Koordinator Nasional Jaringan Pendidikan Pemilih untuk Rakyat Nurlia Dian Paramita menilai hasil survei ini seharusnya dijadikan kesempatan bagi KPU dan Bawaslu untuk meningkatkan peran publik dalam penyelenggaraan pemilu. Partisipasi publik ini menjadi lebih penting di tengah gempuran isu penyelenggara yang terkesan tidak independen, intervensi parpol, serta kurangnya kualitas kinerja kelembagaan akibat padatnya tahapan seleksi KPU daerah yang berimpitan dengan tahapan pemilu.
”Tren peningkatan citra tentu berkaitan dengan harapan masyarakat kepada lembaga penyelenggara pemilu agar mampu menyelenggarakan tahapan dengan adil, mandiri, dan berpihak kepada kebutuhan masyarakat pemilih,” tuturnya.
Meskipun demikian, Nurlia mengingatkan agar KPU dan Bawaslu terus meningkatkan citra baik ke publik.
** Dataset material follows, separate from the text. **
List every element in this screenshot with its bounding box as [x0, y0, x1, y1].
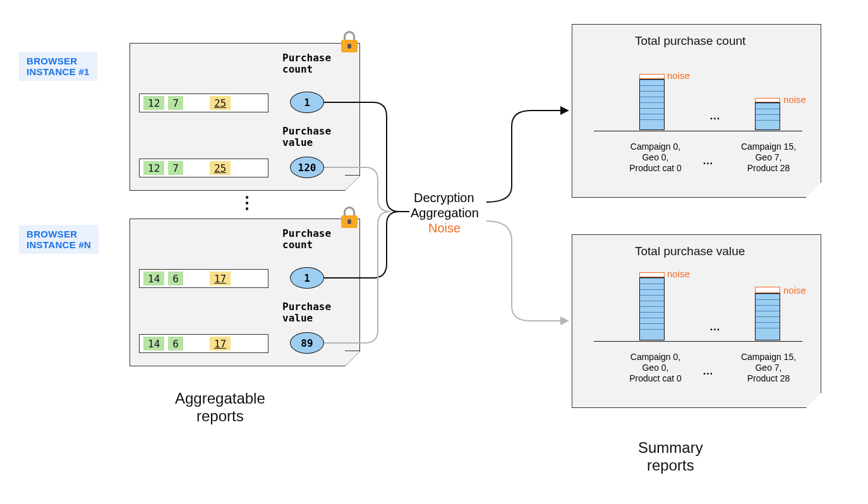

Hal itu bisa dilakukan oleh penyelenggara pemilu melalui kerja-kerja yang menghadirkan tiga perspektif utama. Pertama, keadilan bagi semua pihak dengan tidak tebang pilih dalam melakukan pendekatan hukum apabila terjadi potensi ataupun tindak pelanggaran.
Kedua, penyelenggara pemilu harus terus mendorong parpol agar mampu menghasillkan calon anggota legislatif yang berkualitas. KPU harus berani memublikasikan apabila ada daftar calon anggota legislatif yang dobel atau yang memiliki rekam jejak buruk, seperti bekas terpidana, bandar narkotika, atau pelaku kejahatan seksual.
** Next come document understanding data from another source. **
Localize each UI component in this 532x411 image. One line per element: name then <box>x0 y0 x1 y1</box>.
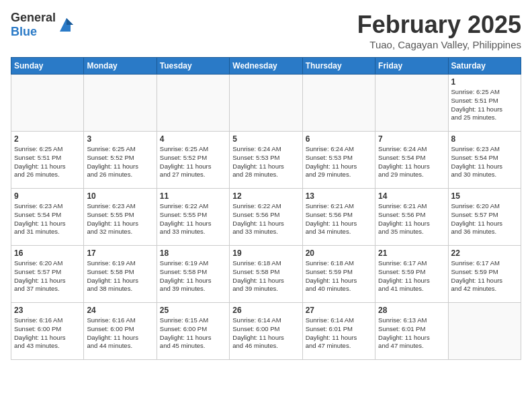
logo-icon <box>57 15 76 34</box>
day-info: Sunrise: 6:24 AM Sunset: 5:53 PM Dayligh… <box>306 145 372 179</box>
day-info: Sunrise: 6:25 AM Sunset: 5:51 PM Dayligh… <box>451 88 518 122</box>
day-info: Sunrise: 6:21 AM Sunset: 5:56 PM Dayligh… <box>378 202 445 236</box>
page-header: General Blue February 2025 Tuao, Cagayan… <box>11 11 521 50</box>
calendar-week-row: 1Sunrise: 6:25 AM Sunset: 5:51 PM Daylig… <box>11 75 521 132</box>
calendar-cell: 23Sunrise: 6:16 AM Sunset: 6:00 PM Dayli… <box>11 303 84 360</box>
day-number: 13 <box>306 191 372 201</box>
calendar-cell: 20Sunrise: 6:18 AM Sunset: 5:59 PM Dayli… <box>302 246 375 303</box>
day-number: 28 <box>378 306 445 315</box>
day-info: Sunrise: 6:18 AM Sunset: 5:58 PM Dayligh… <box>232 259 299 293</box>
calendar-cell: 25Sunrise: 6:15 AM Sunset: 6:00 PM Dayli… <box>157 303 229 360</box>
location-title: Tuao, Cagayan Valley, Philippines <box>357 39 521 50</box>
calendar-cell: 21Sunrise: 6:17 AM Sunset: 5:59 PM Dayli… <box>375 246 448 303</box>
day-number: 2 <box>14 134 81 144</box>
calendar-cell: 12Sunrise: 6:22 AM Sunset: 5:56 PM Dayli… <box>230 189 302 246</box>
day-number: 9 <box>14 191 81 201</box>
calendar-cell: 27Sunrise: 6:14 AM Sunset: 6:01 PM Dayli… <box>302 303 375 360</box>
day-info: Sunrise: 6:24 AM Sunset: 5:54 PM Dayligh… <box>378 145 445 179</box>
day-info: Sunrise: 6:20 AM Sunset: 5:57 PM Dayligh… <box>451 202 518 236</box>
calendar-week-row: 16Sunrise: 6:20 AM Sunset: 5:57 PM Dayli… <box>11 246 521 303</box>
day-number: 21 <box>378 248 445 258</box>
calendar-week-row: 2Sunrise: 6:25 AM Sunset: 5:51 PM Daylig… <box>11 132 521 189</box>
calendar-cell: 10Sunrise: 6:23 AM Sunset: 5:55 PM Dayli… <box>84 189 157 246</box>
calendar-cell: 9Sunrise: 6:23 AM Sunset: 5:54 PM Daylig… <box>11 189 84 246</box>
day-number: 7 <box>378 134 445 144</box>
day-number: 11 <box>160 191 226 201</box>
day-number: 8 <box>451 134 518 144</box>
calendar-week-row: 23Sunrise: 6:16 AM Sunset: 6:00 PM Dayli… <box>11 303 521 360</box>
calendar-day-header: Sunday <box>11 58 84 75</box>
calendar-cell: 11Sunrise: 6:22 AM Sunset: 5:55 PM Dayli… <box>157 189 229 246</box>
day-info: Sunrise: 6:16 AM Sunset: 6:00 PM Dayligh… <box>87 316 153 351</box>
day-number: 27 <box>306 306 372 315</box>
calendar-cell: 19Sunrise: 6:18 AM Sunset: 5:58 PM Dayli… <box>230 246 302 303</box>
calendar-cell <box>230 75 302 132</box>
calendar-cell: 22Sunrise: 6:17 AM Sunset: 5:59 PM Dayli… <box>448 246 521 303</box>
calendar-cell <box>448 303 521 360</box>
calendar-cell: 5Sunrise: 6:24 AM Sunset: 5:53 PM Daylig… <box>230 132 302 189</box>
calendar-cell: 8Sunrise: 6:23 AM Sunset: 5:54 PM Daylig… <box>448 132 521 189</box>
day-number: 16 <box>14 248 81 258</box>
calendar-cell: 17Sunrise: 6:19 AM Sunset: 5:58 PM Dayli… <box>84 246 157 303</box>
day-number: 18 <box>160 248 226 258</box>
calendar-cell: 14Sunrise: 6:21 AM Sunset: 5:56 PM Dayli… <box>375 189 448 246</box>
calendar-cell: 1Sunrise: 6:25 AM Sunset: 5:51 PM Daylig… <box>448 75 521 132</box>
day-info: Sunrise: 6:18 AM Sunset: 5:59 PM Dayligh… <box>306 259 372 293</box>
calendar-cell: 26Sunrise: 6:14 AM Sunset: 6:00 PM Dayli… <box>230 303 302 360</box>
day-info: Sunrise: 6:22 AM Sunset: 5:55 PM Dayligh… <box>160 202 226 236</box>
day-info: Sunrise: 6:17 AM Sunset: 5:59 PM Dayligh… <box>451 259 518 293</box>
day-number: 5 <box>232 134 299 144</box>
day-number: 19 <box>232 248 299 258</box>
day-info: Sunrise: 6:23 AM Sunset: 5:55 PM Dayligh… <box>87 202 153 236</box>
day-info: Sunrise: 6:17 AM Sunset: 5:59 PM Dayligh… <box>378 259 445 293</box>
day-number: 15 <box>451 191 518 201</box>
calendar-cell <box>375 75 448 132</box>
day-number: 14 <box>378 191 445 201</box>
day-info: Sunrise: 6:14 AM Sunset: 6:00 PM Dayligh… <box>232 316 299 351</box>
day-number: 4 <box>160 134 226 144</box>
calendar-day-header: Tuesday <box>157 58 229 75</box>
day-number: 26 <box>232 306 299 315</box>
title-block: February 2025 Tuao, Cagayan Valley, Phil… <box>357 11 521 50</box>
calendar-cell: 2Sunrise: 6:25 AM Sunset: 5:51 PM Daylig… <box>11 132 84 189</box>
month-title: February 2025 <box>357 11 521 39</box>
logo-blue: Blue <box>11 25 37 38</box>
calendar-cell: 7Sunrise: 6:24 AM Sunset: 5:54 PM Daylig… <box>375 132 448 189</box>
calendar-cell <box>302 75 375 132</box>
calendar-cell <box>84 75 157 132</box>
day-info: Sunrise: 6:25 AM Sunset: 5:52 PM Dayligh… <box>87 145 153 179</box>
calendar-day-header: Thursday <box>302 58 375 75</box>
day-number: 10 <box>87 191 153 201</box>
day-info: Sunrise: 6:14 AM Sunset: 6:01 PM Dayligh… <box>306 316 372 351</box>
calendar-cell: 24Sunrise: 6:16 AM Sunset: 6:00 PM Dayli… <box>84 303 157 360</box>
calendar-cell: 4Sunrise: 6:25 AM Sunset: 5:52 PM Daylig… <box>157 132 229 189</box>
day-info: Sunrise: 6:19 AM Sunset: 5:58 PM Dayligh… <box>160 259 226 293</box>
calendar-cell: 15Sunrise: 6:20 AM Sunset: 5:57 PM Dayli… <box>448 189 521 246</box>
calendar-cell: 16Sunrise: 6:20 AM Sunset: 5:57 PM Dayli… <box>11 246 84 303</box>
logo: General Blue <box>11 11 76 39</box>
calendar-table: SundayMondayTuesdayWednesdayThursdayFrid… <box>11 57 521 360</box>
day-info: Sunrise: 6:16 AM Sunset: 6:00 PM Dayligh… <box>14 316 81 351</box>
calendar-header-row: SundayMondayTuesdayWednesdayThursdayFrid… <box>11 58 521 75</box>
day-info: Sunrise: 6:19 AM Sunset: 5:58 PM Dayligh… <box>87 259 153 293</box>
day-info: Sunrise: 6:20 AM Sunset: 5:57 PM Dayligh… <box>14 259 81 293</box>
day-info: Sunrise: 6:23 AM Sunset: 5:54 PM Dayligh… <box>451 145 518 179</box>
day-info: Sunrise: 6:23 AM Sunset: 5:54 PM Dayligh… <box>14 202 81 236</box>
day-number: 20 <box>306 248 372 258</box>
calendar-cell <box>157 75 229 132</box>
day-number: 12 <box>232 191 299 201</box>
day-number: 1 <box>451 77 518 87</box>
calendar-day-header: Saturday <box>448 58 521 75</box>
day-number: 22 <box>451 248 518 258</box>
day-number: 23 <box>14 306 81 315</box>
day-info: Sunrise: 6:24 AM Sunset: 5:53 PM Dayligh… <box>232 145 299 179</box>
day-info: Sunrise: 6:13 AM Sunset: 6:01 PM Dayligh… <box>378 316 445 351</box>
day-number: 3 <box>87 134 153 144</box>
calendar-cell <box>11 75 84 132</box>
day-number: 24 <box>87 306 153 315</box>
day-info: Sunrise: 6:25 AM Sunset: 5:52 PM Dayligh… <box>160 145 226 179</box>
day-number: 17 <box>87 248 153 258</box>
day-number: 6 <box>306 134 372 144</box>
logo-general: General <box>11 11 56 24</box>
svg-marker-1 <box>66 18 73 25</box>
Ketiga, penyelenggara pemilu harus mampu menempatkan diri sebagai wadah aspirasi publik. Salah satu contohnya program pendidikan pemilih yang belum terlihat secara jelas mampu meningkatkan kualitas pemilih. Sosialisasi yang dilakukan KPU hingga 267 hari menjelang pemungutan suara 14 Februari 2024 dinilai belum optimal.
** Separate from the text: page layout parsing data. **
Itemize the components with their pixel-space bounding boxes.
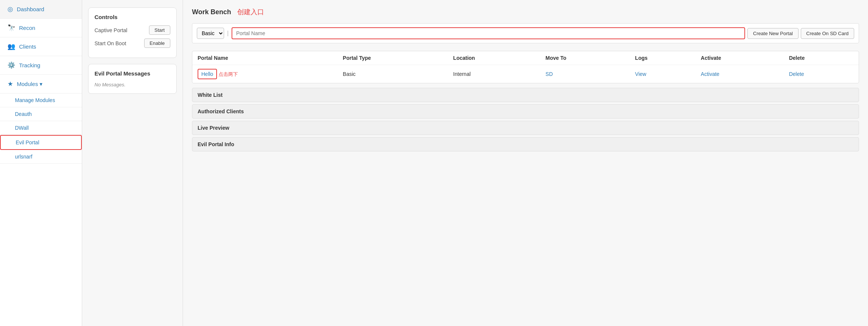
sidebar-item-label: Dashboard	[17, 6, 44, 12]
portals-table: Portal Name Portal Type Location Move To…	[192, 51, 859, 83]
sidebar-item-label: Clients	[19, 43, 36, 50]
sidebar-item-manage-modules[interactable]: Manage Modules	[0, 93, 82, 107]
start-on-boot-label: Start On Boot	[94, 40, 126, 46]
controls-title: Controls	[94, 14, 170, 20]
dashboard-icon: ◎	[7, 5, 13, 13]
col-activate: Activate	[695, 51, 784, 65]
col-portal-name: Portal Name	[192, 51, 338, 65]
evil-portal-messages-title: Evil Portal Messages	[94, 70, 170, 77]
sidebar-item-evil-portal[interactable]: Evil Portal	[0, 135, 82, 150]
sidebar-item-recon[interactable]: 🔭 Recon	[0, 19, 82, 37]
col-location: Location	[448, 51, 540, 65]
sidebar-item-clients[interactable]: 👥 Clients	[0, 37, 82, 56]
captive-portal-start-button[interactable]: Start	[149, 25, 170, 35]
sidebar-item-dwall[interactable]: DWall	[0, 121, 82, 135]
sidebar-item-label: Modules ▾	[17, 81, 43, 87]
portal-hello-link[interactable]: Hello	[198, 69, 217, 79]
live-preview-section[interactable]: Live Preview	[192, 121, 859, 135]
create-on-sd-card-button[interactable]: Create On SD Card	[801, 28, 854, 39]
authorized-clients-section[interactable]: Authorized Clients	[192, 104, 859, 119]
workbench-subtitle: 创建入口	[237, 7, 264, 16]
portal-type-select[interactable]: Basic	[197, 28, 224, 39]
no-messages-text: No Messages.	[94, 82, 170, 87]
workbench-header: Work Bench 创建入口	[192, 7, 859, 16]
start-on-boot-enable-button[interactable]: Enable	[144, 39, 170, 48]
white-list-section[interactable]: White List	[192, 88, 859, 102]
col-logs: Logs	[630, 51, 695, 65]
workbench-title: Work Bench	[192, 8, 231, 16]
tracking-icon: ⚙️	[7, 61, 15, 69]
table-row: Hello 点击两下 Basic Internal SD View Activa…	[192, 65, 859, 83]
recon-icon: 🔭	[7, 24, 15, 32]
col-delete: Delete	[784, 51, 859, 65]
sidebar-item-dashboard[interactable]: ◎ Dashboard	[0, 0, 82, 19]
portal-name-cell: Hello 点击两下	[192, 65, 338, 83]
modules-icon: ★	[7, 80, 13, 88]
controls-panel: Controls Captive Portal Start Start On B…	[82, 0, 183, 326]
portal-type-cell: Basic	[338, 65, 448, 83]
sidebar-item-tracking[interactable]: ⚙️ Tracking	[0, 56, 82, 75]
activate-cell: Activate	[695, 65, 784, 83]
create-new-portal-button[interactable]: Create New Portal	[747, 28, 798, 39]
location-cell: Internal	[448, 65, 540, 83]
col-move-to: Move To	[540, 51, 630, 65]
portal-name-input[interactable]	[232, 27, 745, 39]
sidebar-item-urlsnarf[interactable]: urlsnarf	[0, 150, 82, 164]
divider-icon: |	[227, 30, 229, 37]
start-on-boot-row: Start On Boot Enable	[94, 39, 170, 48]
sidebar-item-label: Recon	[19, 25, 35, 31]
evil-portal-info-section[interactable]: Evil Portal Info	[192, 137, 859, 151]
move-to-sd-link[interactable]: SD	[546, 71, 553, 77]
move-to-cell: SD	[540, 65, 630, 83]
clients-icon: 👥	[7, 43, 15, 50]
delete-cell: Delete	[784, 65, 859, 83]
sidebar-item-deauth[interactable]: Deauth	[0, 107, 82, 121]
sidebar: ◎ Dashboard 🔭 Recon 👥 Clients ⚙️ Trackin…	[0, 0, 82, 326]
evil-portal-messages-card: Evil Portal Messages No Messages.	[88, 64, 177, 94]
workbench: Work Bench 创建入口 Basic | Create New Porta…	[183, 0, 868, 326]
logs-cell: View	[630, 65, 695, 83]
sidebar-item-modules[interactable]: ★ Modules ▾	[0, 75, 82, 93]
captive-portal-row: Captive Portal Start	[94, 25, 170, 35]
main-content: Controls Captive Portal Start Start On B…	[82, 0, 868, 326]
portal-create-row: Basic | Create New Portal Create On SD C…	[192, 23, 859, 43]
portal-chinese-note: 点击两下	[218, 71, 238, 77]
view-logs-link[interactable]: View	[635, 71, 646, 77]
col-portal-type: Portal Type	[338, 51, 448, 65]
activate-link[interactable]: Activate	[701, 71, 719, 77]
controls-card: Controls Captive Portal Start Start On B…	[88, 7, 177, 58]
captive-portal-label: Captive Portal	[94, 27, 127, 33]
sidebar-item-label: Tracking	[19, 62, 40, 68]
delete-link[interactable]: Delete	[789, 71, 804, 77]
”Juga dengan isu keterwakilan perempuan yang justru malah mengingkari janji terhadap kualitas afirmasi yang senantiasa gempita diperjuangkan,” kata Nurlia.
Ujian kemandirian
Dalam konferensi pers yang digelar Masyarakat Sipil Peduli Keterwakilan Perempuan, Minggu, disuarakan agar KPU segera merevisi Pasal 8 Ayat (2) Peraturan KPU No 10/2023 tentang Pencalonan DPR dan DPRD agar sejalan dengan Undang-Undang No 7/2017 tentang Pemilu.
”KPU harus konsisten melaksanakan apa yang diperintahkan konstitusi Pasal 22E UUD 1945 bahwa pemilu dilaksanakan oleh sebuah komisi pemilihan umum yang mandiri. Independensi KPU sekarang diuji. KPU harus lulus ujian, jangan sampai tidak lulus,” kata Valina Singka Subekti, akademisi yang juga mantan anggota KPU.